Joker- The Joker An android Spyware on Google Play, designed to steal SMS messages, contact lists and device information. In addition, the malware secretly subscribes to the victim for premium services on advertising sites.

Vidar– Vidar is an infolstealer that targets Windows operating systems. First detected in late 2018, it is designed to steal passwords, credit card data and other sensitive information from various web browsers and digital wallets. Vidar has been sold on various online forums and a malware dropper has been used to download GandCrab ransomware as its secondary load.


The World Threat Impact List and the Map ThreatCloud of Check Point, based on ThreatCloud intelligence of Check Point, on the largest network cooperation to combat it cybercrime, which provides data on threats and trends in attacks, utilizing a global network of threat detectors. The database ThreatCloud includes over 3 billion websites and 600 million files daily and tracks more than 250 million activities malware every day.

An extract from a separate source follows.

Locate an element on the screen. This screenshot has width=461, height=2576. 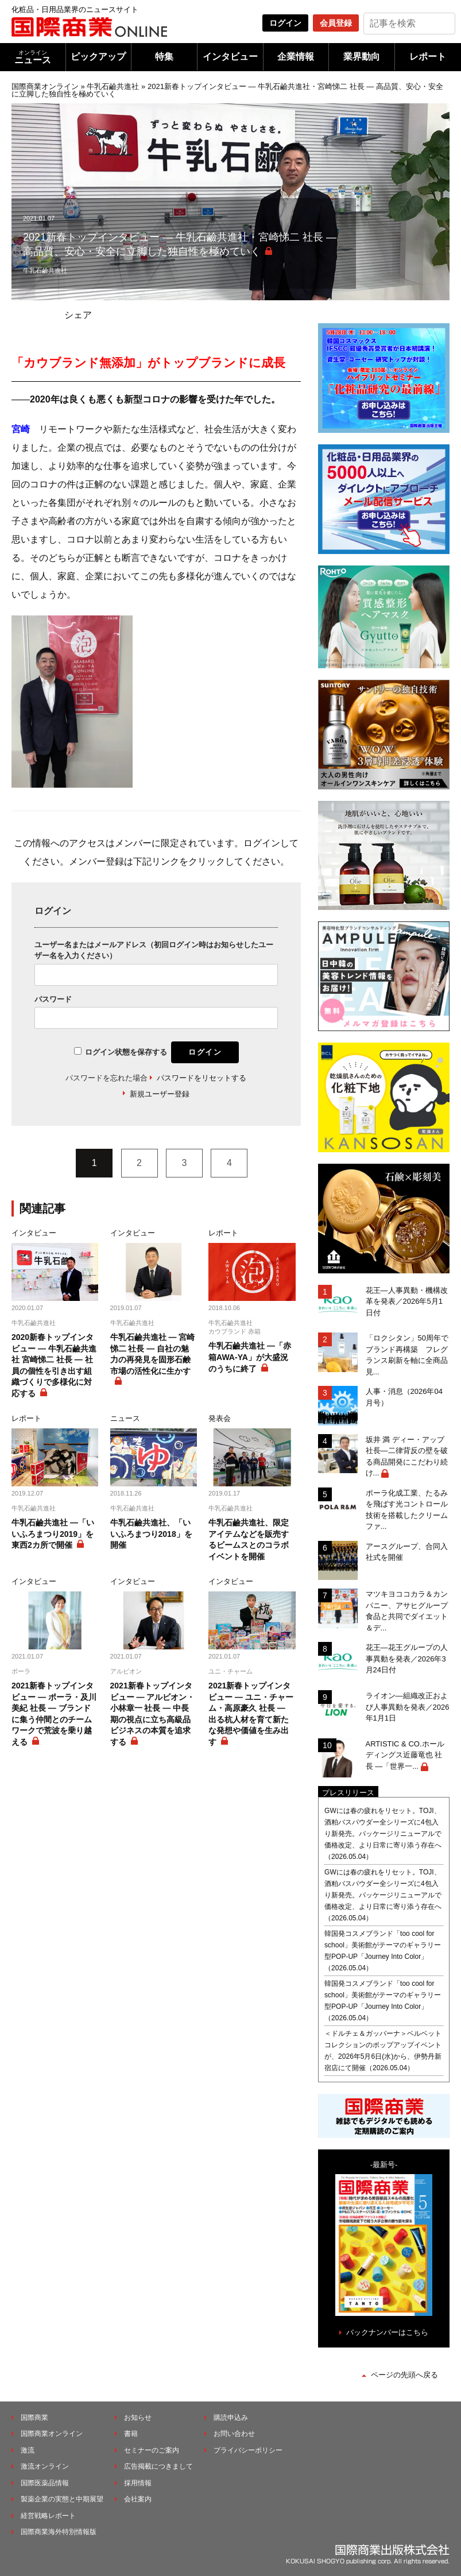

The full list of the most common malware threats worldwide for February is available at Check Point Blog The Best Technology Site in Greecefgns

Subscribe to Blog by Email

Subscribe to this blog and receive notifications of new posts by email.

Written by newsbot

Although the press releases will be from very select to rarely, I said to go ... because sometimes the authors are hiding.

Leave a reply

Your email address is not published. Required fields are mentioned with *

Your message will not be published if:
1. Contains insulting, defamatory, racist, offensive or inappropriate comments.
2. Causes harm to minors.
3. It interferes with the privacy and individual and social rights of other users.
4. Advertises products or services or websites.
5. Contains personal information (address, phone, etc.).